■ **WORK REQUIRED**
Beginning at the line that holds "Locate an element on the screen.", transcribe each line exactly through the end of the records, and leave any pictures out.

(Stored items)
^^^^

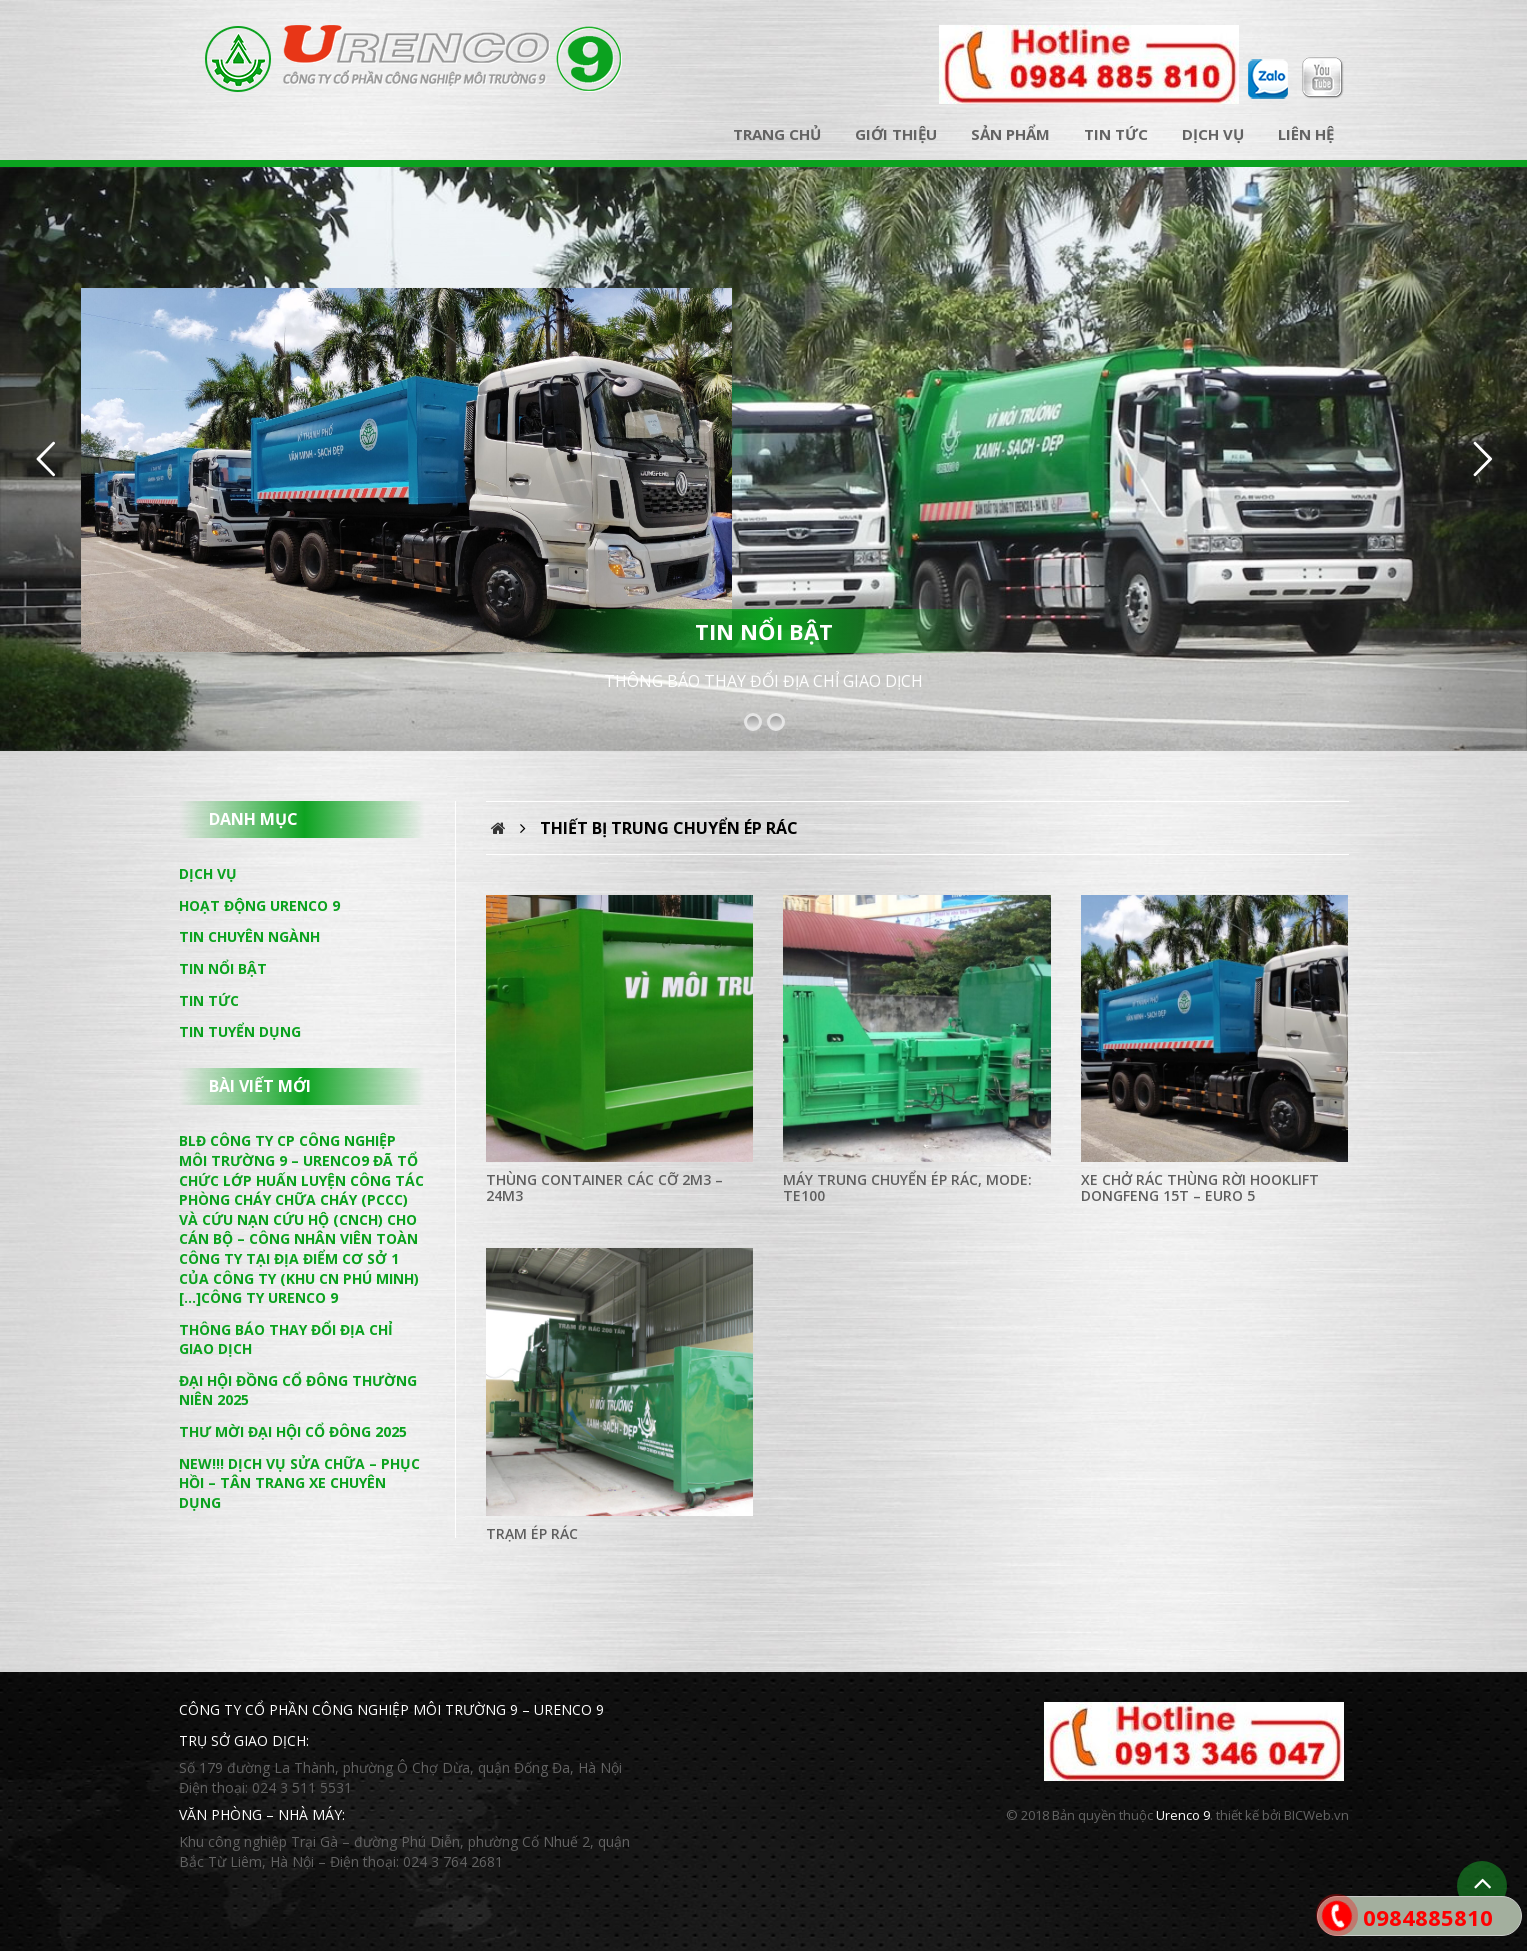 The image size is (1527, 1951). Describe the element at coordinates (1213, 134) in the screenshot. I see `Dịch vụ` at that location.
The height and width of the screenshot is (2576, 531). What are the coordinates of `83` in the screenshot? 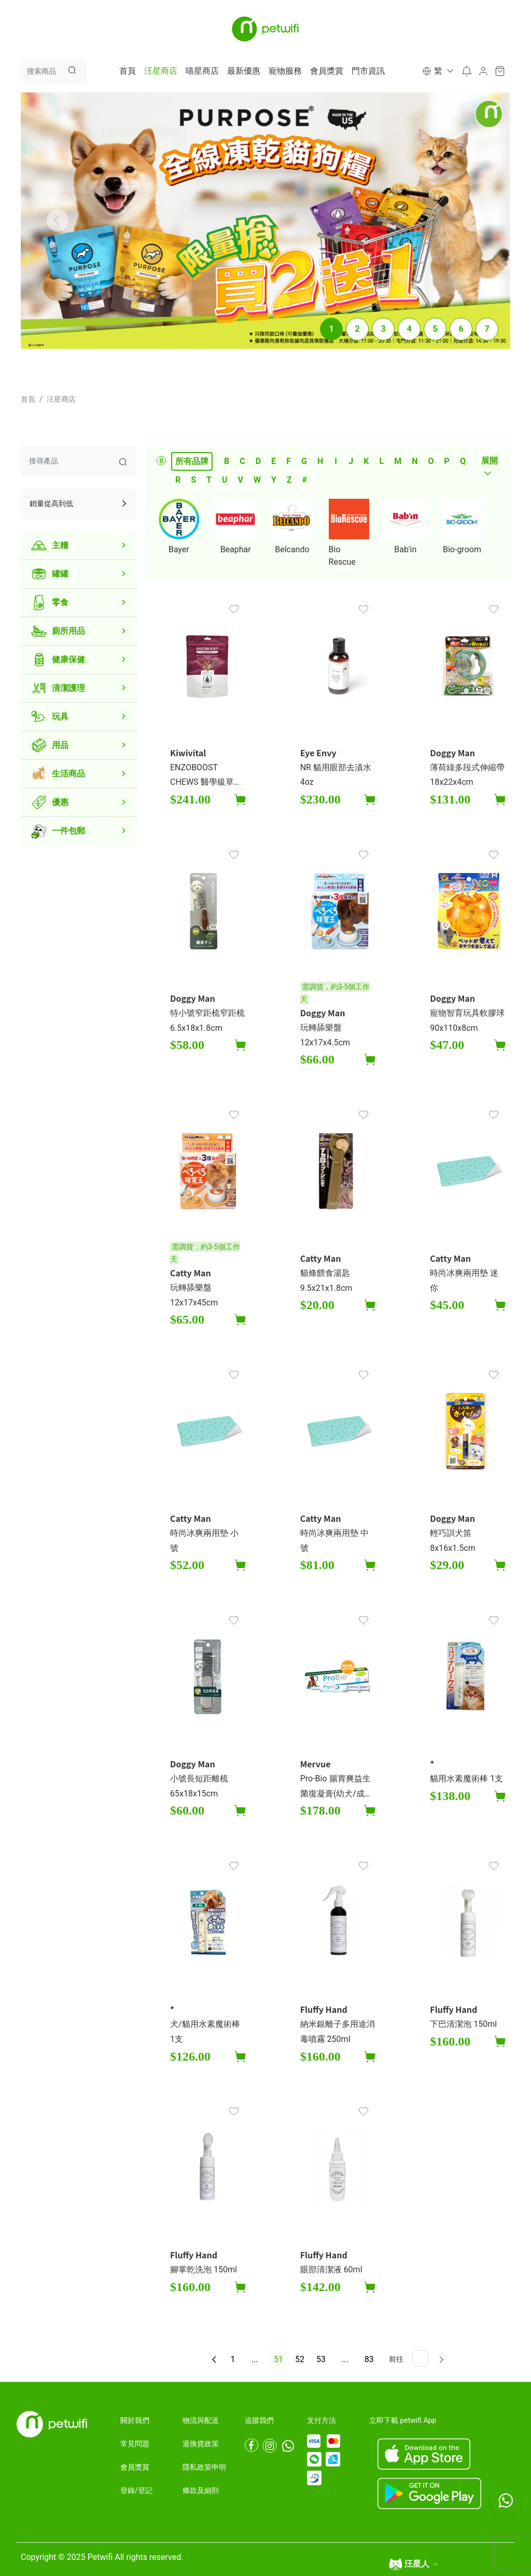 It's located at (369, 2359).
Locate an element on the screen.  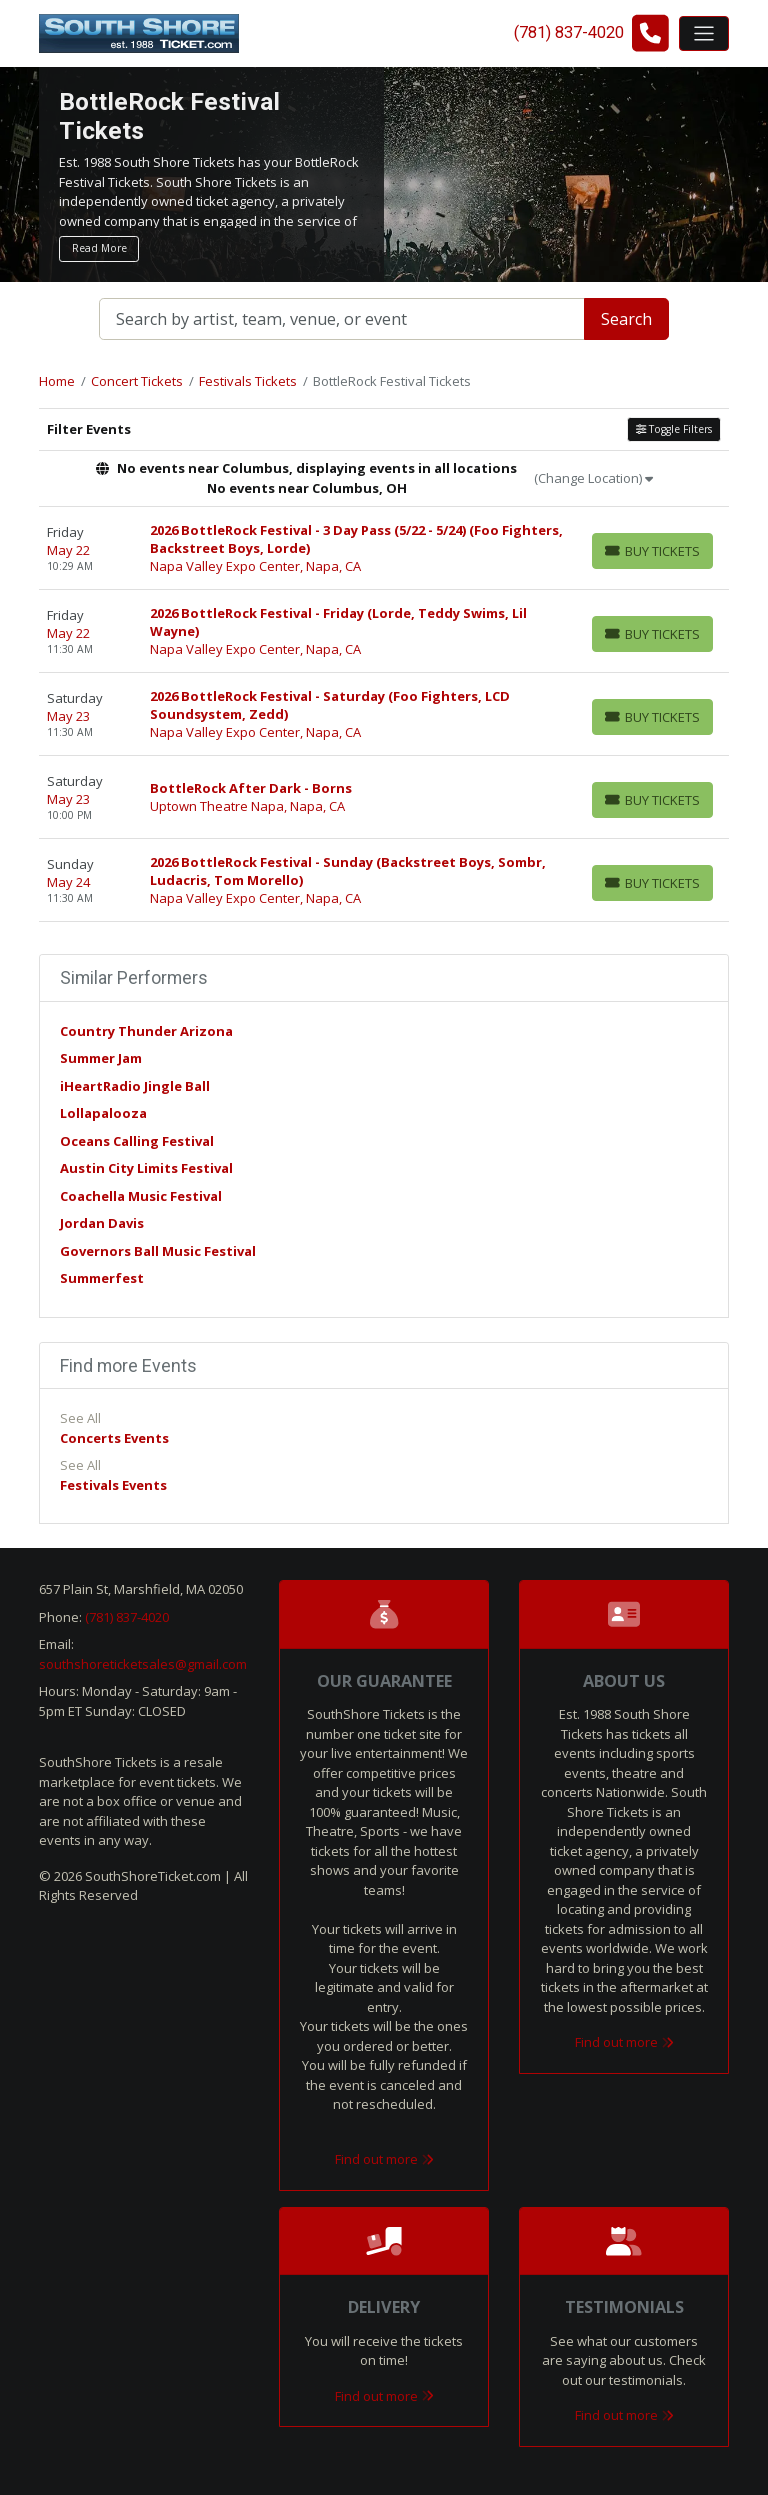
Oceans Calling Festival is located at coordinates (137, 1141).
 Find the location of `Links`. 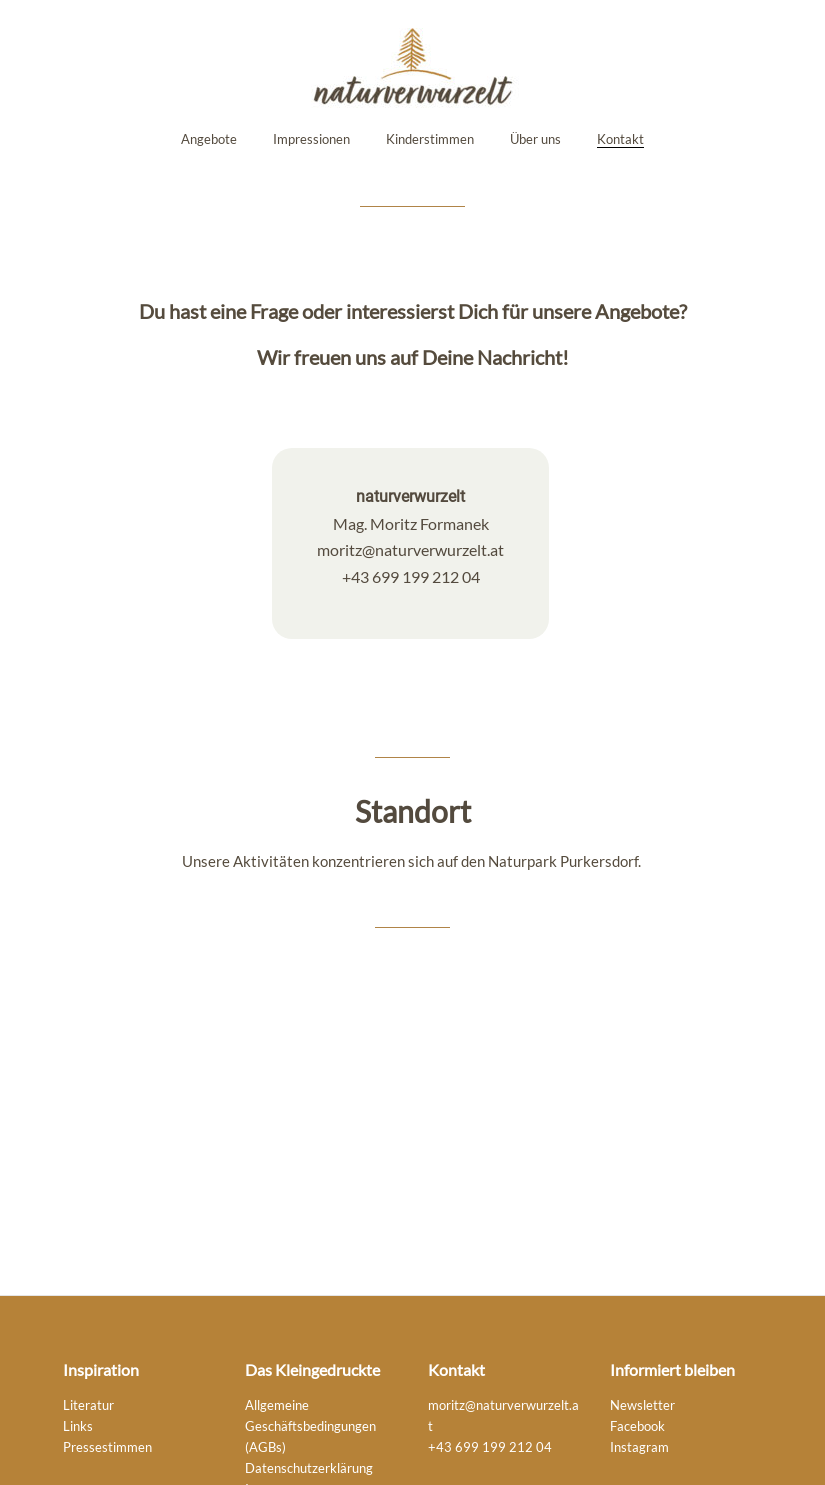

Links is located at coordinates (78, 1426).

^^^^

■ **OUTPUT FOR THIS EXERCISE**
Locate an element on the screen.  
Oceans Calling Festival is located at coordinates (137, 1141).
 Find the location of `Links`. 

Links is located at coordinates (78, 1426).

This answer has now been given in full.